If that Budget came in the context of the BJP falling short of a single-party majority in the Lok Sabha elections, this has come after the victories in Haryana and Maharashtra by the National Democratic Alliance, of which the BJP is part.
The several projects for Bihar (see box) announced add to the Rs 59,000 crore that the FM allocated to the state for road connectivity, power, and flood management in her Budget for 2024-25. Bihar has found half a dozen mentions in her Budget, and the only other state that finds a reference is Assam, where Assembly polls are scheduled for April-May next year.
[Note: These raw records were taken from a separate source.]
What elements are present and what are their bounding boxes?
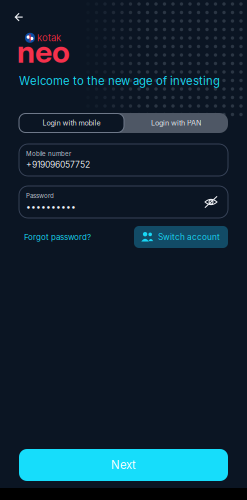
staticText: Next <box>111 458 136 472</box>
staticText: •••••••••• <box>26 202 76 212</box>
staticText: Mobile number <box>26 150 71 158</box>
button[interactable]: Switch account <box>134 226 228 248</box>
staticText: Switch account <box>158 232 220 242</box>
button[interactable]: Login with PAN <box>124 113 228 133</box>
button[interactable]: Login with mobile <box>19 114 124 132</box>
staticText: +919096057752 <box>26 160 90 170</box>
staticText: Login with mobile <box>42 119 100 127</box>
button[interactable]: Forgot password? <box>19 226 119 248</box>
button[interactable]: Next <box>19 449 228 481</box>
button[interactable]: Back <box>7 5 31 29</box>
staticText: Welcome to the new age of investing <box>19 74 220 88</box>
staticText: Password <box>26 192 54 200</box>
staticText: neo <box>17 33 70 70</box>
staticText: Forgot password? <box>24 232 91 242</box>
button[interactable]: Show password <box>202 193 220 211</box>
staticText: kotak <box>37 32 61 44</box>
staticText: Login with PAN <box>151 119 201 127</box>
The Budget has announced opening a urea plant with an annual capacity of 1.27 million tonnes, to be set up in Namrup in the Northeastern state.
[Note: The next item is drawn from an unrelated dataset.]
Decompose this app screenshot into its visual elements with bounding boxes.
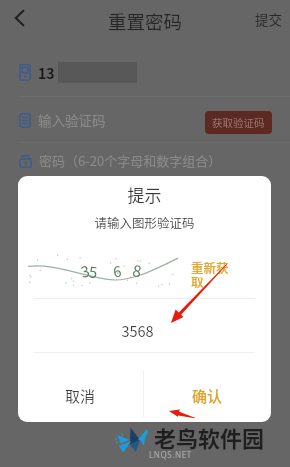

If the government has turned to MSMEs for job growth, this has also come across as its keenness to stop migration from rural to urban areas. The Budget announced a comprehensive multi-sectoral “Rural Prosperity and Resilience” programme in partnership with states with the “goal to generate ample opportunities in rural areas so that migration is an option, but not a necessity”.
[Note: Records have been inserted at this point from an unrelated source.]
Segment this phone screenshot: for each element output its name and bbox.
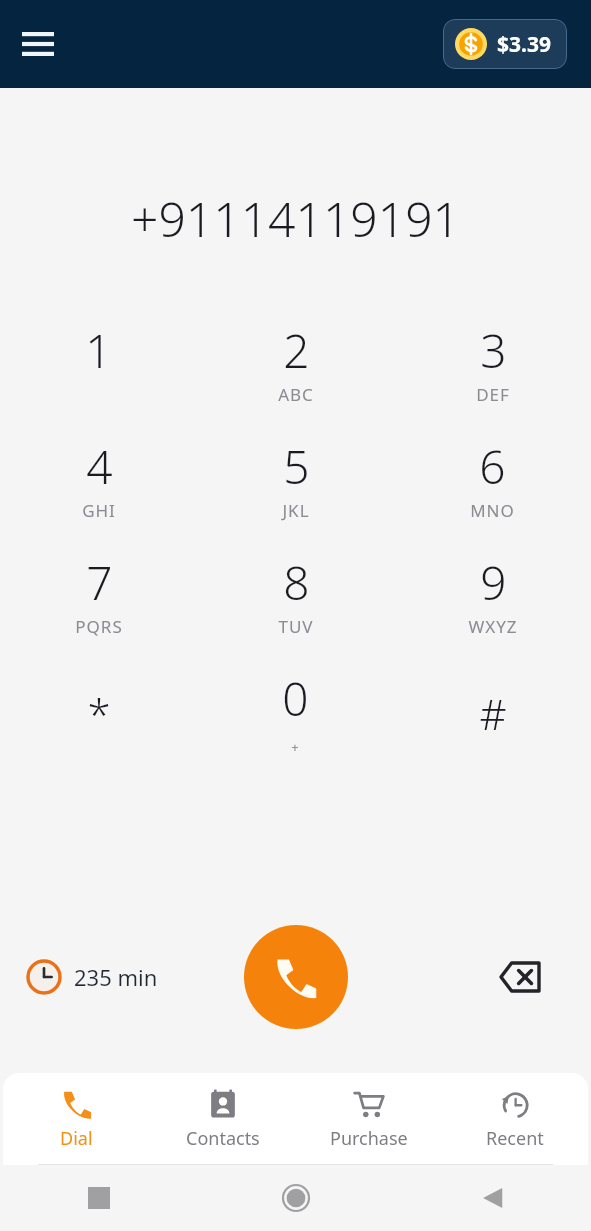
staticText: 8 [283,551,310,614]
button[interactable]: 235 min [22,955,162,999]
button[interactable]: 2 [197,311,394,427]
staticText: 9 [480,551,507,614]
button[interactable]: $3.39 [443,19,567,69]
button[interactable]: Menu [8,14,68,74]
button[interactable]: 6 [394,427,591,543]
staticText: 0 [282,667,309,730]
staticText: 6 [479,435,506,498]
button[interactable]: Purchase [296,1073,442,1165]
button[interactable]: Recents [0,1165,197,1231]
staticText: # [479,685,507,742]
staticText: MNO [470,499,515,522]
staticText: +91114119191 [0,186,591,251]
staticText: ABC [278,383,314,406]
staticText: $3.39 [497,30,551,59]
staticText: 3 [480,319,507,382]
staticText: GHI [82,499,116,522]
staticText: 7 [86,551,113,614]
staticText: DEF [476,383,510,406]
staticText: * [87,685,111,742]
button[interactable]: Home [197,1165,394,1231]
staticText: Dial [60,1126,93,1151]
button[interactable]: 7 [0,543,197,659]
staticText: PQRS [75,615,123,638]
staticText: 4 [86,435,113,498]
staticText: TUV [278,615,314,638]
staticText: 235 min [74,962,158,992]
staticText: 2 [283,319,310,382]
button[interactable]: # [394,659,591,775]
button[interactable]: 3 [394,311,591,427]
button[interactable]: Back [394,1165,591,1231]
button[interactable]: 5 [197,427,394,543]
staticText: JKL [282,499,310,522]
button[interactable]: Call [244,925,348,1029]
button[interactable]: 1 [0,311,197,427]
staticText: Purchase [330,1126,408,1151]
button[interactable]: 9 [394,543,591,659]
button[interactable]: * [0,659,197,775]
staticText: + [291,738,300,756]
staticText: 1 [85,319,112,382]
button[interactable]: Dial [3,1073,150,1165]
button[interactable]: Recent [442,1073,588,1165]
button[interactable]: 8 [197,543,394,659]
button[interactable]: Contacts [150,1073,296,1165]
staticText: Recent [486,1126,544,1151]
staticText: 5 [283,435,310,498]
button[interactable]: 0 [197,659,394,775]
staticText: WXYZ [468,615,518,638]
staticText: Contacts [186,1126,260,1151]
button[interactable]: Backspace [493,950,547,1004]
button[interactable]: 4 [0,427,197,543]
However, if the budgetary proposals are any indication, the decadal Census is unlikely to be carried out this year. The Budget has allocated just Rs 574.80 crore for the exercise. A meeting of the Union Cabinet on December 24, 2019, had approved the proposal for the census of India 2021 at Rs 8,754.23 crore and updating the National Population Register (NPR) at Rs 3,941.35 crore. However, the house listing phase of the Census and the exercise to update the NPR, scheduled for the period April 1 to September 30, 2020, were postponed due to Covid-19.
However, the Budget proposals would have the finance minister answer with more surefootedness some of the queries posed by her party colleagues, which she is slated to take up during the Lok Sabha’s Question Hour on Monday.
The BJP’s Bihar MP Janardhan Singh Sigriwal has sought to know the details of the financial assistance provided by the Centre to Bihar, while BJP MPs from Odisha, Bhartruhari Mahtab and Balabhadra Majhi, have asked her for details on whether there has been an increase in tax collection and foreign investment after reduction in corporate tax rates.